Life is busy, but remember why you started physical therapy in the first place: managing pain, recovering from injury, or simply moving better. The key isn't perfection; it's about maintaining movement over time. A few simple adjustments can prevent the "slippery slope" of missed sessions and ensure all the hard work you've put in doesn't go to waste.


 Top Tips for Staying on Track

1. Plan Ahead and Schedule Everything

The holiday madness affects everyone, including your physical therapist's schedule.

·      Book Now: Schedule your in-clinic appointments well in advance to secure the times that work best for you.

·      Calendar Your HEP: Treat your home exercises like important appointments. Dedicate specific times in your calendar each day or week, even if it's just for 15-20 minutes.

·      Be Flexible: If your usual post-work time is now for parties, try moving your exercises to the morning before work.

2. Communicate with Your Physical Therapist

We are here to help!
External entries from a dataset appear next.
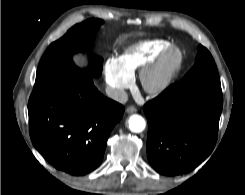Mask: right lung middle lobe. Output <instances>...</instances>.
Listing matches in <instances>:
<instances>
[{
  "label": "right lung middle lobe",
  "instance_id": "right-lung-middle-lobe-1",
  "mask_svg": "<svg viewBox=\"0 0 245 195\" xmlns=\"http://www.w3.org/2000/svg\"><path fill=\"white\" fill-rule=\"evenodd\" d=\"M102 23L99 19L86 20L73 26L62 38L52 43L38 66L33 91L45 89L71 77L99 76L102 71L100 57L91 56L93 64L81 70L75 66L72 54L86 48L92 32L98 30Z\"/></svg>",
  "mask_w": 245,
  "mask_h": 195
}]
</instances>
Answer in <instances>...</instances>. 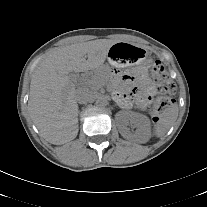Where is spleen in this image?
Masks as SVG:
<instances>
[{"mask_svg": "<svg viewBox=\"0 0 207 207\" xmlns=\"http://www.w3.org/2000/svg\"><path fill=\"white\" fill-rule=\"evenodd\" d=\"M177 117L178 108L176 105H171L170 107L165 109L161 113L159 120L154 124L153 134L156 137L164 136L172 127Z\"/></svg>", "mask_w": 207, "mask_h": 207, "instance_id": "obj_1", "label": "spleen"}]
</instances>
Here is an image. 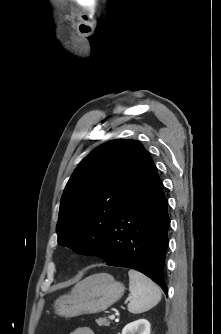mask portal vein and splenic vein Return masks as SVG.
Returning <instances> with one entry per match:
<instances>
[{"instance_id":"1","label":"portal vein and splenic vein","mask_w":221,"mask_h":334,"mask_svg":"<svg viewBox=\"0 0 221 334\" xmlns=\"http://www.w3.org/2000/svg\"><path fill=\"white\" fill-rule=\"evenodd\" d=\"M110 320H114L115 319V315H110Z\"/></svg>"}]
</instances>
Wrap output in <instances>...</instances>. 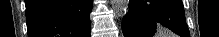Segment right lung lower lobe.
<instances>
[{"label": "right lung lower lobe", "mask_w": 219, "mask_h": 37, "mask_svg": "<svg viewBox=\"0 0 219 37\" xmlns=\"http://www.w3.org/2000/svg\"><path fill=\"white\" fill-rule=\"evenodd\" d=\"M93 0H25L28 37H90Z\"/></svg>", "instance_id": "obj_1"}]
</instances>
Don't hesitate to reach out if you anticipate challenges.

·      Modify Your Plan: If you're traveling or exceptionally busy, talk to us about temporarily modifying your plan of care or home exercise program. We can focus on the most foundational exercises to maximize your limited time.
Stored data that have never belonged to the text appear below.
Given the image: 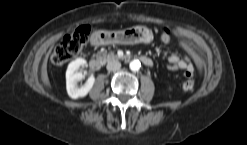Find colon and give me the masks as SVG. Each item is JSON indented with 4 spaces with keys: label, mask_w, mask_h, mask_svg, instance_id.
<instances>
[{
    "label": "colon",
    "mask_w": 247,
    "mask_h": 145,
    "mask_svg": "<svg viewBox=\"0 0 247 145\" xmlns=\"http://www.w3.org/2000/svg\"><path fill=\"white\" fill-rule=\"evenodd\" d=\"M89 34V27L81 26L64 36L56 44L51 56V62L54 65H62L76 57L86 45ZM160 38L163 42H169L171 39L170 31L167 28H163L160 33ZM194 85V75L192 73H187L185 75V81L182 84L183 90L191 91L194 88Z\"/></svg>",
    "instance_id": "5ec220e1"
}]
</instances>
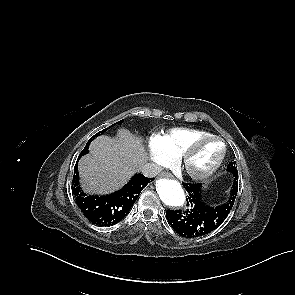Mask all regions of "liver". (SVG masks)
<instances>
[{"mask_svg": "<svg viewBox=\"0 0 295 295\" xmlns=\"http://www.w3.org/2000/svg\"><path fill=\"white\" fill-rule=\"evenodd\" d=\"M90 154L79 161L82 187L86 192L110 193L142 168L147 155L141 140L121 129L116 138L100 136L90 144Z\"/></svg>", "mask_w": 295, "mask_h": 295, "instance_id": "obj_1", "label": "liver"}]
</instances>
3. Integrate Movement into Festivities

Turn holiday activities into opportunities for movement.

·      Family Walks: Plan a brisk walk after a big meal or to go see neighborhood lights.

·      Active Decorating: Incorporate squats or lunges while hanging ornaments or getting items out of storage.

·      Playtime: Engage in active fun like ice skating, sledding, or simply having a dance party to holiday music.

4. Prioritize Self-Care

The holidays are physically and mentally exhausting. Taking care of your body is crucial for recovery.

·      Get Enough Sleep: Sleep is when your body restores itself. Aim for 7-9 hours to ensure you have the energy and motivation for your PT routine.

·      Stay Hydrated & Mindful of Diet: Enjoy treats in moderation, but prioritize nutrient-rich foods and plenty of water and electrolytes (especially if you drink alcohol).

·      Ask for Help: Don't try to do everything yourself. Delegate tasks and lean on friends and family for support to avoid overexertion and stress.

5. Track Your Progress and Celebrate Wins

Motivation is key. Track your progress in a journal or an app to visualize your journey.

·      Reward Yourself: Set small, achievable milestones and treat yourself when you reach them (e.g., a new book, a special meal, a relaxing bath).


A Simple "Anywhere" Routine

When traveling or short on time, remember that something is always better than nothing. Here are a few bodyweight exercises you can do almost anywhere:

·      Squats (great for leg strength and mobility)

·      Push-ups (modify on knees if needed)

·      Lunges (improves balance and leg strength)

·      Stretching: Focus on areas that get tight from sitting, like hip flexors, glutes, and low back.


Ready for a Healthy, Happy Holiday?

Don't let the hustle and bustle sideline your progress. With a little planning, flexibility, and communication, you can navigate the holiday season feeling strong and pain-free.